While I’ve long seen him around the Mad Genius Club environs and have enjoyed the posts at his own site, I had not read anything of Peter Grant’s until the western Brings the Lightning, and Take the Star Road is, after all this time, only the second book of his I’ve read.
Steve Maxwell is an orphan, born on a deeply socialist earth that is in danger, due to most of the smarter and more driven (K-selected?) people leaving for other colonies, of becoming a backwater. Despite the reverence still held for “Old Home Earth” – the signs are there. Fortunately his parents ensured a modicum of good schooling in their affairs, and Steve is a driven man who wants off his homeworld, to make his way among the stars.
As the book opens, Steve is closing out a night washing dishes and closing up an orbital, cargo terminal bar as a part time worker. Leaving, he and the owner are attacked, and Steve helps fight them off, saving the owners life, to discover they are members of a local Tong, the Lotus Tong. Out of gratitude, the owner first takes him on full time, then arranges to get him an apprentice slot with a merchant spacer he trusts. And so Steve’s journey begins.

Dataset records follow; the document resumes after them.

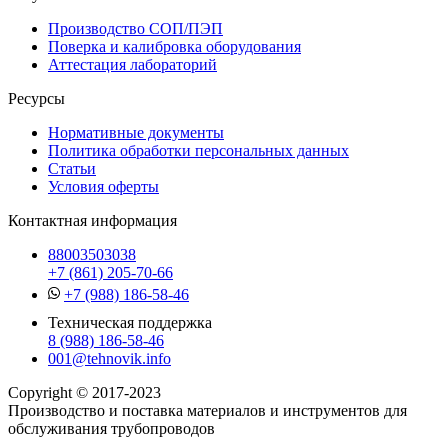
Производство СОП/ПЭП
Поверка и калибровка оборудования
Аттестация лабораторий
Ресурсы
Нормативные документы
Политика обработки персональных данных
Статьи
Условия оферты
Контактная информация
88003503038
+7 (861) 205-70-66
+7 (988) 186-58-46
Техническая поддержка
8 (988) 186-58-46
001@tehnovik.info
Copyright © 2017-2023
Производство и поставка материалов и инструментов для
обслуживания трубопроводов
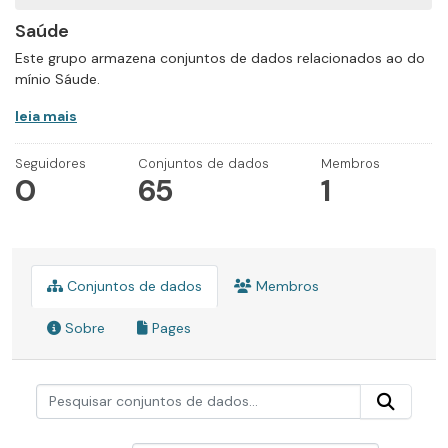
Saúde
Este grupo armazena conjuntos de dados relacionados ao do
mínio Sáude.
leia mais
Seguidores
Conjuntos de dados
Membros
0
65
1
Conjuntos de dados
Membros
Sobre
Pages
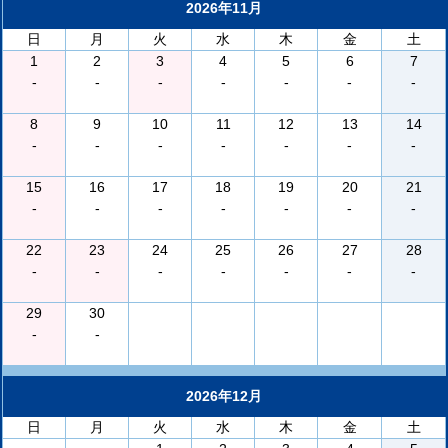
2026年11月
日
月
火
水
木
金
土
1
2
3
4
5
6
7
-
-
-
-
-
-
-
8
9
10
11
12
13
14
-
-
-
-
-
-
-
15
16
17
18
19
20
21
-
-
-
-
-
-
-
22
23
24
25
26
27
28
-
-
-
-
-
-
-
29
30
-
-
2026年12月
日
月
火
水
木
金
土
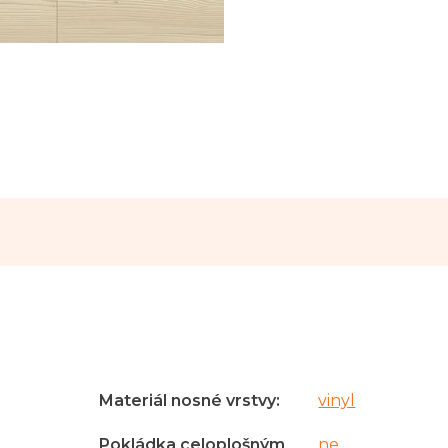
Materiál nosné vrstvy
:
vinyl
Pokládka celoplošným
ne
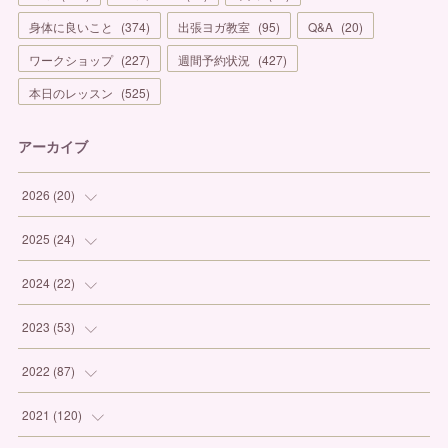
身体に良いこと
(
374
)
出張ヨガ教室
(
95
)
Q&A
(
20
)
ワークショップ
(
227
)
週間予約状況
(
427
)
本日のレッスン
(
525
)
アーカイブ
2026
(
20
)
(
1
)
2025
(
24
)
(
3
)
(
1
)
2024
(
22
)
(
6
)
(
7
)
(
1
)
2023
(
53
)
(
5
)
(
3
)
(
1
)
(
6
)
2022
(
87
)
(
3
)
(
4
)
(
2
)
(
1
)
(
12
)
2021
(
120
)
(
1
)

The characters are amazing, and, when one dies later in the book, it has a huge emotional impact. The story – a youth-coming-of-age story – is tight and well told. The action, when it comes, is brutal but not glorified to the point of violence porn, understandable given Mr Grant’s background as a veteran and a preacher.
The weakest point is the dialog. I both read and listened, in turns, having purchased both the Kindle and Audible versions. The narrator was excellent, but the “golly” and “gee” routine was a bit jarring for me as a son of a Marine and veteran sailor, given the universe of the book, but understandable with the target audience and Mr. Grant’s sensibilities. The biggest issue, again, more noticeable when narrated as you have more time to take in the words and stilted sentences stand out more, was the over-explanatory and stilted nature of the dialog.

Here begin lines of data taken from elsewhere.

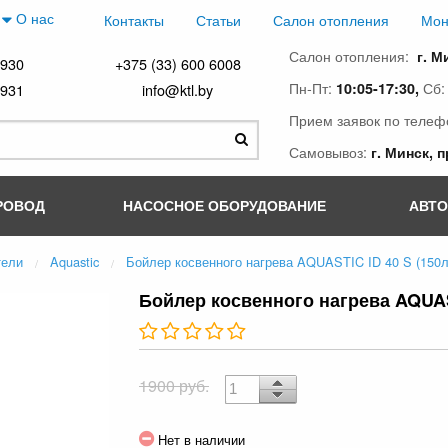
О нас
Контакты
Статьи
Салон отопления
Мон
Салон отопления:
г. М
4930
+375 (33) 600 6008
Пн-Пт:
Сб
10:05-17:30,
4931
info@ktl.by
Прием заявок по телеф
Самовывоз:
г. Минск, 
РОВОД
НАСОСНОЕ ОБОРУДОВАНИЕ
АВТ
тели
Aquastic
Бойлер косвенного нагрева AQUASTIC ID 40 S (150л
Бойлер косвенного нагрева AQUAST
1900 руб.
Нет в наличии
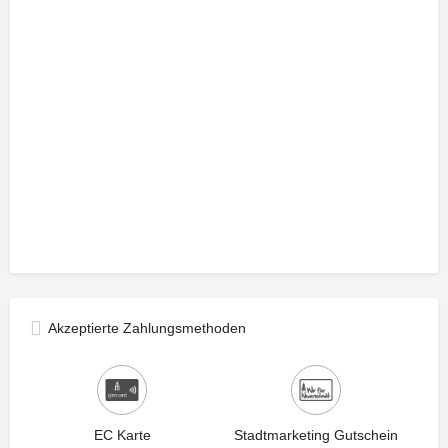
Akzeptierte Zahlungsmethoden
EC Karte
Stadtmarketing Gutschein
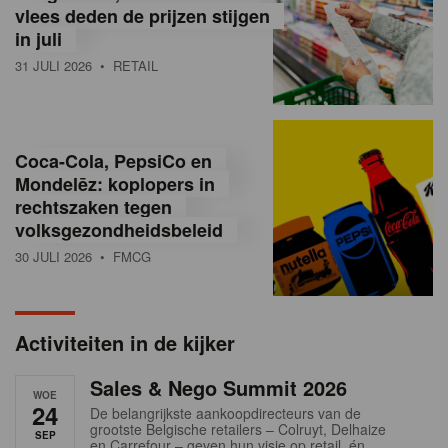
vlees deden de prijzen stijgen
i
in juli
ë
31 JULI 2026
• RETAIL
,
R
Coca-Cola, PepsiCo en
e
Mondelēz: koplopers in
t
rechtszaken tegen
volksgezondheidsbeleid
a
30 JULI 2026
• FMCG
i
l
Activiteiten in de kijker
n
Sales & Nego Summit 2026
e
WOE
24
De belangrijkste aankoopdirecteurs van de
w
grootste Belgische retailers – Colruyt, Delhaize
SEP
en Carrefour – geven hun visie op retail, én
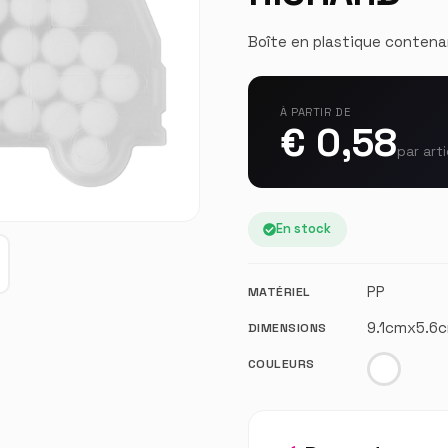
Boîte en plastique contena
À PARTIR DE
€ 0,58
par arti
En stock
PP
MATÉRIEL
9.1cmx5.6
DIMENSIONS
COULEURS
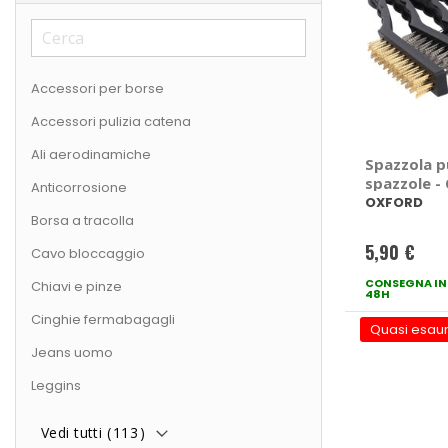
Accessori per borse
Accessori pulizia catena
Ali aerodinamiche
Spazzola pu
spazzole 
Anticorrosione
OXFORD
Borsa a tracolla
5,90 €
Cavo bloccaggio
CONSEGNA IN
Chiavi e pinze
48H
Cinghie fermabagagli
Quasi esaur
Jeans uomo
Leggins
Vedi tutti (
113
)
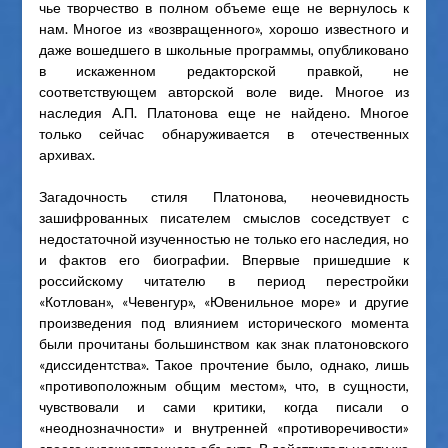
чье творчество в полном объеме еще не вернулось к
нам. Многое из «возвращенного», хорошо известного и
даже вошедшего в школьные программы, опубликовано
в искаженном редакторской правкой, не
соответствующем авторской воле виде. Многое из
наследия А.П. Платонова еще не найдено. Многое
только сейчас обнаруживается в отечественных
архивах.
Загадочность стиля Платонова, неочевидность
зашифрованных писателем смыслов соседствует с
недостаточной изученностью не только его наследия, но
и фактов его биографии. Впервые пришедшие к
российскому читателю в период перестройки
«Котлован», «Чевенгур», «Ювенильное море» и другие
произведения под влиянием исторического момента
были прочитаны большинством как знак платоновского
«диссидентства». Такое прочтение было, однако, лишь
«противоположным общим местом», что, в сущности,
чувствовали и сами критики, когда писали о
«неоднозначности» и внутренней «противоречивости»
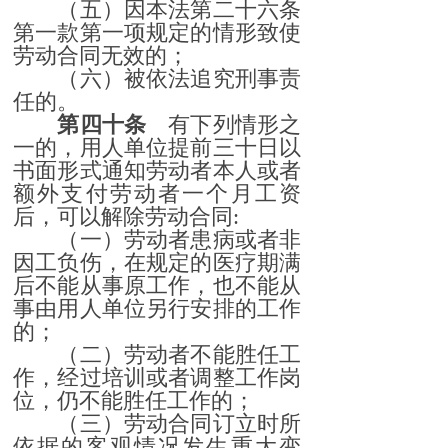
（五）因本法第二十六条
第一款第一项规定的情形致使
劳动合同无效的；
（六）被依法追究刑事责
任的。
第四十条
有下列情形之
一的，用人单位提前三十日以
书面形式通知劳动者本人或者
额外支付劳动者一个月工资
后，可以解除劳动合同:
（一）劳动者患病或者非
因工负伤，在规定的医疗期满
后不能从事原工作，也不能从
事由用人单位另行安排的工作
的；
（二）劳动者不能胜任工
作，经过培训或者调整工作岗
位，仍不能胜任工作的；
（三）劳动合同订立时所
依据的客观情况发生重大变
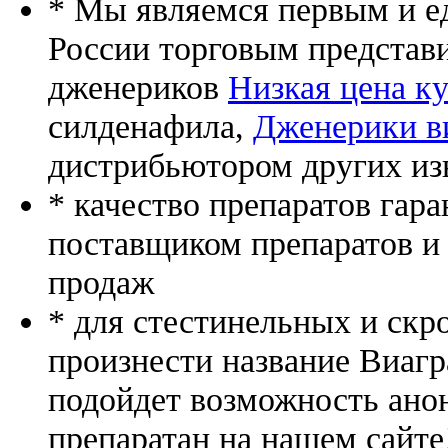
* Мы являемся первым и е
России торговым представ
дженериков
Низкая цена ку
силденафила
,
Дженерики в
дистрибьютором других из
* качество препаратов гар
поставщиком препаратов и
продаж
* для стестинельных и скр
произнести название Виагр
подойдет возможность ано
препаратан на нашем сайте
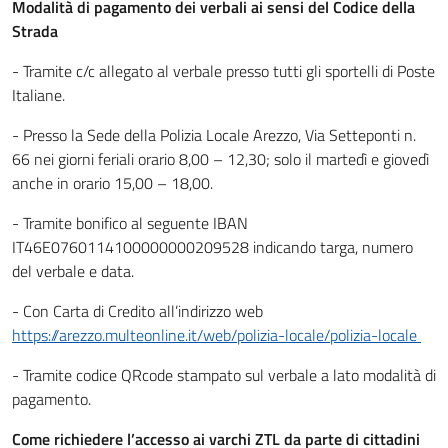
Modalità di pagamento dei verbali ai sensi del Codice della
Strada
- Tramite c/c allegato al verbale presso tutti gli sportelli di Poste
Italiane.
- Presso la Sede della Polizia Locale Arezzo, Via Setteponti n.
66 nei giorni feriali orario 8,00 – 12,30; solo il martedì e giovedì
anche in orario 15,00 – 18,00.
- Tramite bonifico al seguente IBAN
IT46E0760114100000000209528 indicando targa, numero
del verbale e data.
- Con Carta di Credito all’indirizzo web
https://arezzo.multeonline.it/web/polizia-locale/polizia-locale
- Tramite codice QRcode stampato sul verbale a lato modalità di
pagamento.
Come richiedere l’accesso ai varchi ZTL da parte di cittadini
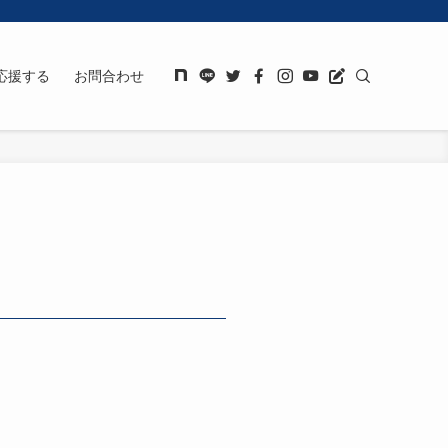
応援する
お問合わせ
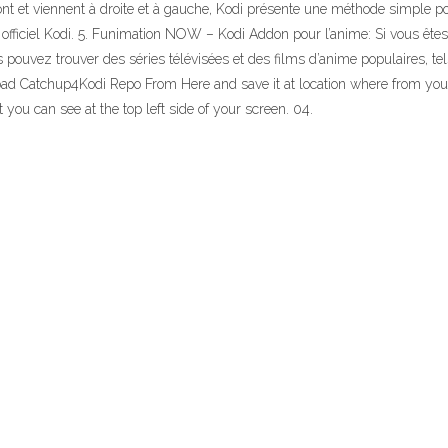
t et viennent à droite et à gauche, Kodi présente une méthode simple pou
l officiel Kodi. 5. Funimation NOW – Kodi Addon pour l’anime: Si vous êt
ouvez trouver des séries télévisées et des films d’anime populaires, tels
load Catchup4Kodi Repo From Here and save it at location where from you 
 you can see at the top left side of your screen. 04.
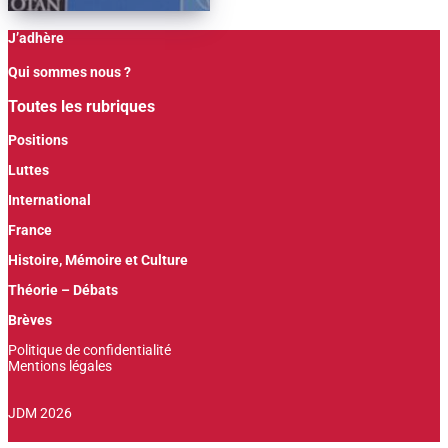
J’adhère
Qui sommes nous ?
Toutes les rubriques
Positions
Luttes
International
France
Histoire, Mémoire et Culture
Théorie – Débats
Brèves
Politique de confidentialité
Mentions légales
JDM 2026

The world Maxwell inhabits includes jump drives, reactionless drives, antigrav and artificial gravity, and tractor beams, whereas projectile weapons are the shipboard weapons of the day, and missiles the weapons of choice for pirates and major naval ships. The attention to detail, and “how things work” shows. Despite the stilted nature of the dialog, it does explain why things work, numerous aspects of ship design and operational procedures, all of it to a level of detail comparable to the pages spent in Have Space Suit Will Travel detailing the design and operation of vacuum suits. Also, the reasons make sense, and matter in either how the story unfolds or how characters behave, and why.

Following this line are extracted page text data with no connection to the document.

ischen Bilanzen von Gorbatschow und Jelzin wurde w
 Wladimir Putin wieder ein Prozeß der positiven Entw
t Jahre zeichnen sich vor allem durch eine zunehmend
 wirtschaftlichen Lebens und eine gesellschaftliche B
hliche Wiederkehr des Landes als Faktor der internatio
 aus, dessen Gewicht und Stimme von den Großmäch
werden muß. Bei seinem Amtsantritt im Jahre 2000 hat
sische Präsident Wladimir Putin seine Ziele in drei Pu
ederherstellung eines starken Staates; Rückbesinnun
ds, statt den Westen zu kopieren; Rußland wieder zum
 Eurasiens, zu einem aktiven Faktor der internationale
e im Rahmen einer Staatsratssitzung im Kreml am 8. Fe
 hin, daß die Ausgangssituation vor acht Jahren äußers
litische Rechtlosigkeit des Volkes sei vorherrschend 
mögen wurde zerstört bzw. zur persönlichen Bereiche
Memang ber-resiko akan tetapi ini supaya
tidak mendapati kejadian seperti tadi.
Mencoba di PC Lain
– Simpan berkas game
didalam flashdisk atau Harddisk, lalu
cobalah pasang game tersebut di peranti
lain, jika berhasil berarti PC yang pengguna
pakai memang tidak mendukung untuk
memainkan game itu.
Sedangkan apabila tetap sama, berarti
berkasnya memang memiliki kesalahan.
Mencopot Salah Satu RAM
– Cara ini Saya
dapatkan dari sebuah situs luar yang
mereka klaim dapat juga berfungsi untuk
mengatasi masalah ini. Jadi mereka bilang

It can be a bit unsettling to read an author in reverse order, even if the two books have nothing to do with each other, when they display such a large progression in skill and craft. Nevertheless, despite the dialog issues I had, I quickly finished this book, taking full advantage of “whispersync” to either listen to it via audio or to read it on a Kindle, getting through it as fast as I could. The story and characters are memorable in their own right, the story engaging, and despite the clunky dialog you can see the gold of his later works already shining through, ready to be revealed in greater clarity and polish.
I highly recommend it, and will gladly continue the series. It also shows that his western was not a fluke.